Cognition sociale et théorie de l’esprit

Le 8 octobre 2020

La cognition sociale définit les interactions entre les humains et plus largement la compréhension des émotions ou des pensées.  La théorie de l’esprit est une étape clé de ce développement. Réflexion de ABGI sur le sujet.

 

La cognition sociale

La cognition sociale désigne l’ensemble des processus cognitifs impliqués dans les interactions sociales chez l’humain, mais aussi chez les animaux sociaux.
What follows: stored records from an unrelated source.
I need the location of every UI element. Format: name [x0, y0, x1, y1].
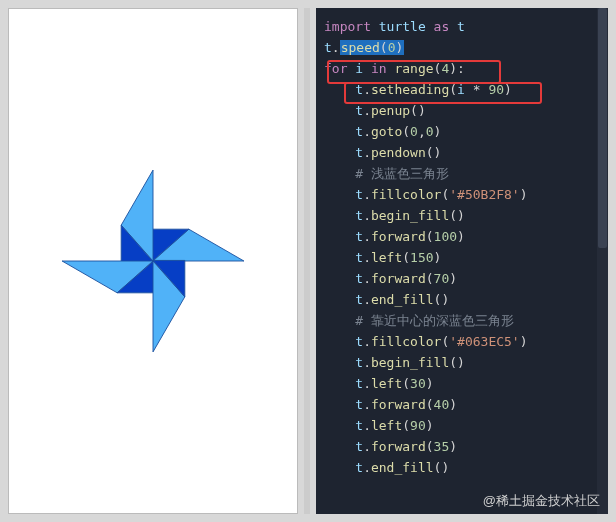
code-line[interactable]: t.left(90)	[324, 415, 604, 436]
app-container: import turtle as tt.speed(0)for i in ran…	[0, 0, 616, 522]
code-line[interactable]: t.penup()	[324, 100, 604, 121]
code-line[interactable]: t.setheading(i * 90)	[324, 79, 604, 100]
code-line[interactable]: for i in range(4):	[324, 58, 604, 79]
code-line[interactable]: t.left(30)	[324, 373, 604, 394]
code-line[interactable]: import turtle as t	[324, 16, 604, 37]
code-line[interactable]: # 浅蓝色三角形	[324, 163, 604, 184]
code-line[interactable]: t.forward(35)	[324, 436, 604, 457]
pinwheel-figure	[53, 161, 253, 361]
code-line[interactable]: t.forward(70)	[324, 268, 604, 289]
code-line[interactable]: t.fillcolor('#063EC5')	[324, 331, 604, 352]
code-editor[interactable]: import turtle as tt.speed(0)for i in ran…	[316, 8, 608, 514]
code-line[interactable]: t.speed(0)	[324, 37, 604, 58]
code-line[interactable]: t.forward(100)	[324, 226, 604, 247]
code-line[interactable]: t.end_fill()	[324, 289, 604, 310]
code-line[interactable]: t.pendown()	[324, 142, 604, 163]
pane-divider[interactable]	[304, 8, 310, 514]
code-line[interactable]: # 靠近中心的深蓝色三角形	[324, 310, 604, 331]
code-line[interactable]: t.fillcolor('#50B2F8')	[324, 184, 604, 205]
code-line[interactable]: t.goto(0,0)	[324, 121, 604, 142]
code-line[interactable]: t.begin_fill()	[324, 352, 604, 373]
code-line[interactable]: t.begin_fill()	[324, 205, 604, 226]
code-line[interactable]: t.end_fill()	[324, 457, 604, 478]
code-line[interactable]: t.forward(40)	[324, 394, 604, 415]
watermark: @稀土掘金技术社区	[483, 492, 600, 510]
code-line[interactable]: t.left(150)	[324, 247, 604, 268]
turtle-output-pane	[8, 8, 298, 514]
Elle peut aussi être définie comme les processus qui sous-tendent les capacités d’interaction sociale. C’est à dire, la reconnaissance et la compréhension des émotions, la capacité à inférer des pensées, intentions ou croyances d’autrui ou encore l’habileté à tenir compte du contexte dans une situation sociale donnée.

Elle fait donc partie d’un domaine d’étude plus large sur les processus cognitifs impliqués dans le comportement social.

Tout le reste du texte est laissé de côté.